Microsoft Zero and DeepSpeed: Memory Efficient Large Neural Network Training

skwb · on Feb 10, 2020

I work in deep learning for 3D imaging, and memory has constantly been the primary bottleneck for our group. U-net for example tends to be fairly "chonky", and isn't really super great in terms of parameter efficiency (but it is nice when you need an out of the box network that just "works"...). This has led medical imaging to use a lot of "patching" and other sliding window sort of techniques to help get over this burden.

I tend to think that a lot of this is due to Facebook/Google/Etc being more interested in 2D picture images, and hasn't really put a ton of effort into developing approaches that are exponentially harder in terms of parameters. While I don't think I can comment on if parallelism is the future to solve (vs. single massive GPU memory chips vs. more efficient NN design vs. data compression techniques), I think this is where a lot of the bleeding technical edge will come from.

andbberger · on Feb 10, 2020

I love to hate on U-net. It works but it's just so inelegant. That is not a true convolution and only works for particular 'patch' sizes bothers me to no end.

I am not super up to date with the field, but has anyone caught on to using 'wavenet' like architectures yet? That is, dialated convolutions.

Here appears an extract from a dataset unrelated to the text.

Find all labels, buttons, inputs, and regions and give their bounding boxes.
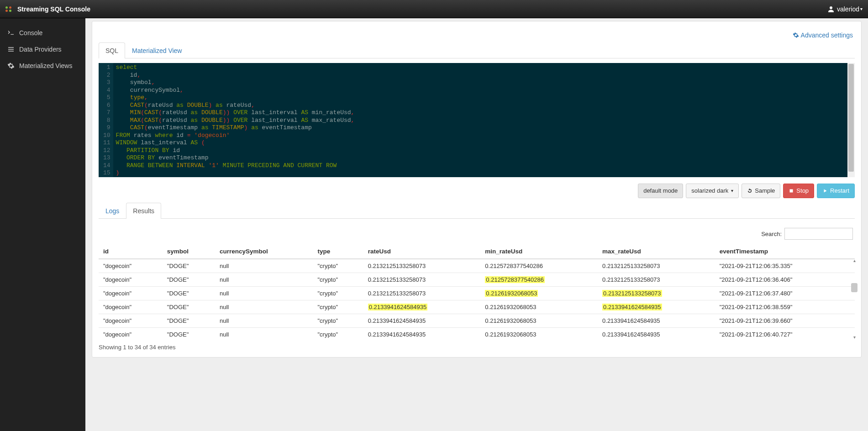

You have to be a little clever to get residual connections to work properly, but it's a true convolution that works for any patch size, is super-parameter efficient, and captures the same multi-scale features U-net was designed for.

Anecdotally, I used such an arch for some (unfortunately proprietary) 3D imaging work and achieved some nice results.

skwb · on Feb 11, 2020

> "It works".

Well that's sorta the point. Personally I'm not a super huge fan of creating a super specific network architecture and resulting in 2-3% difference in performance. Certainly if you're doing something where a configuration makes sense (LSTM for time series for example), but I think there needs to be a rethinking of the Grand Theory of Deep Learning Architecture TM.

And frankly I think a unsaid reason why U-net is so popular is that it does generalize reasonably well with limited data, which in many fields is not as massive as COCO.

I realize it's sorta asking too much (I both want a NN that works both out of the box, super easily, and doesn't require a TON of data), but I think that's where the current pains are for really explosive growth in AI.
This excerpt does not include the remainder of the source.